The distances between the greyhounds are in finishing order and shown in lengths. From 1927-1950 one length was equal to 0.06 of one second but race times are shown as 0.08 as per modern day calculations.

==Review==
Antepost favourites were Local Interprize 6-1 and Village Major 8-1. The new sensation from Ireland Ballymac Ball was the Greyhound Racing Association's and White City's big hope for victory. During the first round the 1948 English Greyhound Derby runner-up Local Interprize ran poorly and only finished in second place to Derrys Game. A British bred bitch called Narrogar Ann won easily by four lengths, Narrogar Ann had won the British Bred Produce Stakes in 1948 when trained by Joe Farrand at Oxford before switching to Derby winning trainer Leslie Reynolds. Ballymac Ball was a shock elimination and then aimed at the Laurels.

Saft Alex, the Puppy Derby and Midland Puppy Derby champion was the only race favourite to win during the second round. The heavily backed Whiterock Abbey lost out by one length to Narrogar Ann and Local Interprize struggled again going through by virtue of a third and final qualifying place in his heat.

The first semi-final contained the 7-4 favourite, West End Dasher, and he went out after first bend trouble which allowed Glencloy Regent to win the race from Local Interprize and Dangerous Prince. Sailing at Dawn justified favouritism in the second semi-final winning from Narrogar Ann and Saft Alex.

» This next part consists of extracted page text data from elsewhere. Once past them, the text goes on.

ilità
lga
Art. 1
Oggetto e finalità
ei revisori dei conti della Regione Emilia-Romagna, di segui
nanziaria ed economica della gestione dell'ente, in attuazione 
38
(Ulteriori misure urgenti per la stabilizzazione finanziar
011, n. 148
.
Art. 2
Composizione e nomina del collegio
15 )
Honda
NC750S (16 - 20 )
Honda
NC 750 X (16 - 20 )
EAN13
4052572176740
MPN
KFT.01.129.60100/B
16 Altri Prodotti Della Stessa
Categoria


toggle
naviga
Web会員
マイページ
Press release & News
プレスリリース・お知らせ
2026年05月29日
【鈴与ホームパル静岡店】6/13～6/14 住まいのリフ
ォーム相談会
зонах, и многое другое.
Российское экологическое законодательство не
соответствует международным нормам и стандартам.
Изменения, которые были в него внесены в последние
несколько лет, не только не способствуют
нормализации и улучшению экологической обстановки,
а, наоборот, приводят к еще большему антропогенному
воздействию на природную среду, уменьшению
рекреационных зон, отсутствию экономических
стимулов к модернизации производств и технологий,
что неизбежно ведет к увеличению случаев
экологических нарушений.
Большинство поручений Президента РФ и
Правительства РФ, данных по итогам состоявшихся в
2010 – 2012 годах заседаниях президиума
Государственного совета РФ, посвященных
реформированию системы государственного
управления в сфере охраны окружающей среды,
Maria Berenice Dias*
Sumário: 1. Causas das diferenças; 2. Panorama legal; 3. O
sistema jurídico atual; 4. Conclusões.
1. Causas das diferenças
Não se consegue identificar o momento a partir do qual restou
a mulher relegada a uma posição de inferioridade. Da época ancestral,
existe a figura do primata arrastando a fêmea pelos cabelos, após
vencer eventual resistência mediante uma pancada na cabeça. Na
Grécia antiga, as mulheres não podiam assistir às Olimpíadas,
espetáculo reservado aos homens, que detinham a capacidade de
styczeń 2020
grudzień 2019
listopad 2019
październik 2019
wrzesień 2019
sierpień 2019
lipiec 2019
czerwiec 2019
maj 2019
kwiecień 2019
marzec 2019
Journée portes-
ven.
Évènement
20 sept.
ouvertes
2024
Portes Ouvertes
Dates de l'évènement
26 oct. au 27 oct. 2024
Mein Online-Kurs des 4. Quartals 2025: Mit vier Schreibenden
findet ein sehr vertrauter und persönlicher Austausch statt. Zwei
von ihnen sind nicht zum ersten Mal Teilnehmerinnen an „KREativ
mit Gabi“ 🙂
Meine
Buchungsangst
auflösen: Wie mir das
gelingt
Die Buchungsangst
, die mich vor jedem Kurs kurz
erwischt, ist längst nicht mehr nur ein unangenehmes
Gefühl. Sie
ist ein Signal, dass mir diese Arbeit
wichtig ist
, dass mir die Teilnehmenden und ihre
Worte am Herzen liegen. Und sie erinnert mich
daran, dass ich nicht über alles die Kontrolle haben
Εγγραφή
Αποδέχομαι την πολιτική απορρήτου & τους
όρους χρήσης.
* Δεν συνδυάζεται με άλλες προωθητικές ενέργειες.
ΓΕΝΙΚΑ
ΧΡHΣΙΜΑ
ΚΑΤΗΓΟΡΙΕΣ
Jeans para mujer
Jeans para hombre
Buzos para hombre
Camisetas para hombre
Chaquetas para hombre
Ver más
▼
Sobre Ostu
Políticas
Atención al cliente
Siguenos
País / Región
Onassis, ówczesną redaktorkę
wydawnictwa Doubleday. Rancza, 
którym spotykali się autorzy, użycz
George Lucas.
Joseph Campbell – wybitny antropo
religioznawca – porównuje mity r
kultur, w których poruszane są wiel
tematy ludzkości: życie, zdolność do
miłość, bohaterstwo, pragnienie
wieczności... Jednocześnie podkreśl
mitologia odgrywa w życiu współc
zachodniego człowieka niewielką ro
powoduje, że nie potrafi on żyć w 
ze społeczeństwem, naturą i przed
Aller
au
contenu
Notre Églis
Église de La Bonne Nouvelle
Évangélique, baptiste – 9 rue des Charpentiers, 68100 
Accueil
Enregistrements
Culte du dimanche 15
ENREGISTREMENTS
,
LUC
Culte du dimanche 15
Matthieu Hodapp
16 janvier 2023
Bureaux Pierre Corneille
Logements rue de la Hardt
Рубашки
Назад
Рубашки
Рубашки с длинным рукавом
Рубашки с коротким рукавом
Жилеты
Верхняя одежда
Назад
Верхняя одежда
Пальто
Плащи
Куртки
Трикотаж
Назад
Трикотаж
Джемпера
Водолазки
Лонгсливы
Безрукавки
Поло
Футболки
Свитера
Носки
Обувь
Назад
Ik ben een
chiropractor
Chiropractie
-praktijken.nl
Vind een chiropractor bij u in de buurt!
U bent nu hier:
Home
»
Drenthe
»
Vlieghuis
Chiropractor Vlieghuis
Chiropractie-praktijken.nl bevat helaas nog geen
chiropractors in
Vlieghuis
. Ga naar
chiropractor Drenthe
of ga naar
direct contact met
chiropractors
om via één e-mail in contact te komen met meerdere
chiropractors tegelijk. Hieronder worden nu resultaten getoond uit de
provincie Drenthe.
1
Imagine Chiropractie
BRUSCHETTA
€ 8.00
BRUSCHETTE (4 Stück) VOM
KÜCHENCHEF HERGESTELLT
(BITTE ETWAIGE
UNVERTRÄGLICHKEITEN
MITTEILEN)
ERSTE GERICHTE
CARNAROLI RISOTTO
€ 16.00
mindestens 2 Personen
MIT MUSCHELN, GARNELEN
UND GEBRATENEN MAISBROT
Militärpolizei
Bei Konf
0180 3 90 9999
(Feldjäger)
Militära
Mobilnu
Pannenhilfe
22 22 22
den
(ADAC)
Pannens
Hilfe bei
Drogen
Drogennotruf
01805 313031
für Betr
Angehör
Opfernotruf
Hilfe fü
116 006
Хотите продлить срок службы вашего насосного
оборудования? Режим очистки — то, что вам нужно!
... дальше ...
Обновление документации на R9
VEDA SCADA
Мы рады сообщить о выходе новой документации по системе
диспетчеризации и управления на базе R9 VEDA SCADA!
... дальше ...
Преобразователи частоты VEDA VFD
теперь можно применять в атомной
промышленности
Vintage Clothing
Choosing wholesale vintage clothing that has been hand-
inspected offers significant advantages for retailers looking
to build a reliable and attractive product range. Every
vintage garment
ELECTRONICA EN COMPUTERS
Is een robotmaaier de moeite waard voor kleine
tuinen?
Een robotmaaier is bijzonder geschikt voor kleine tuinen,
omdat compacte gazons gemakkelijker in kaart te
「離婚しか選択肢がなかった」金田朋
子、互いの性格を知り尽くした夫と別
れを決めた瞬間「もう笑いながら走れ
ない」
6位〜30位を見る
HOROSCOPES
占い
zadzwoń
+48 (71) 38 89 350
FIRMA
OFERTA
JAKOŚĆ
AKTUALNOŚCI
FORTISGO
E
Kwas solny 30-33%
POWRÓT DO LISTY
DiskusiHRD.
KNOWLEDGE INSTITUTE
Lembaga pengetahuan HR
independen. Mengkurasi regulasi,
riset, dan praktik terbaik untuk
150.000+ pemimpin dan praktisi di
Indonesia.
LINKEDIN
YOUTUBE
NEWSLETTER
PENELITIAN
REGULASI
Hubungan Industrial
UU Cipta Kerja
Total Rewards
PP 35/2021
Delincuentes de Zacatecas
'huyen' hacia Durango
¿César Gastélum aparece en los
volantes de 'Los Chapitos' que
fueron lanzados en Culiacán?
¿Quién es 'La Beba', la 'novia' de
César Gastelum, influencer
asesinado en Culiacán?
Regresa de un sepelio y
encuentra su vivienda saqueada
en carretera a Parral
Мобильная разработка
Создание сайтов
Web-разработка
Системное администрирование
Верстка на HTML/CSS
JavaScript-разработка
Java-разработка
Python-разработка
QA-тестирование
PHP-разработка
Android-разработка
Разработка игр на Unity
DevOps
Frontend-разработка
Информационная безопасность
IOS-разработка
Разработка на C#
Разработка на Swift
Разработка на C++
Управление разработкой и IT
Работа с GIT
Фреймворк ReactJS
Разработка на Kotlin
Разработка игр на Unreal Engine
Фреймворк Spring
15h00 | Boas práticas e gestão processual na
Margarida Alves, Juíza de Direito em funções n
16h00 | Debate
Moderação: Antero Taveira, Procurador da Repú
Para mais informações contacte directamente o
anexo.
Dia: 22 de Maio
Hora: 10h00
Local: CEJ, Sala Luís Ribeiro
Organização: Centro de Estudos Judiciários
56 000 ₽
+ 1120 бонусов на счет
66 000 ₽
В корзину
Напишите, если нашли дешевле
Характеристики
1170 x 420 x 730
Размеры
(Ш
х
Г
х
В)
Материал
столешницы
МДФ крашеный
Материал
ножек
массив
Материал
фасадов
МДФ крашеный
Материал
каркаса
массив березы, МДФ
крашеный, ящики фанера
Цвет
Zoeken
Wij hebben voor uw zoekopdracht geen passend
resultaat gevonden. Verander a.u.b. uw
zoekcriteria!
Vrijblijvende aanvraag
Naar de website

The final was wide open in regard to starting prices and the longest price available was the Grand National runner up Dangerous Prince at 100-7. The famous Derby final roar took place and from the start Dangerous Prince took a one length lead at the sectional placing, the lead increased as Saft Alex and Glencloy Regent were bumped at the first bend. Along the back straight Narrogar Ann began to make a move and took up second place from Sailing at Dawn. As the field came around the last bend Narrogar Ann edged in front and went on to win. She was only the second bitch in Derby history to take the title and the first to come from well behind the field in a final since the 1935 English Greyhound Derby (coincidentally the year that Greta Ranee became the first bitch to win). This was also a second success in three years for the British breeders. The winning owner and breeder, Mr William J Reid and trainer Leslie Reynolds (now a two time Derby winning trainer) were fortunate that Narrogar Ann came into season two days after the final because if it had been earlier she would not have been able to have competed.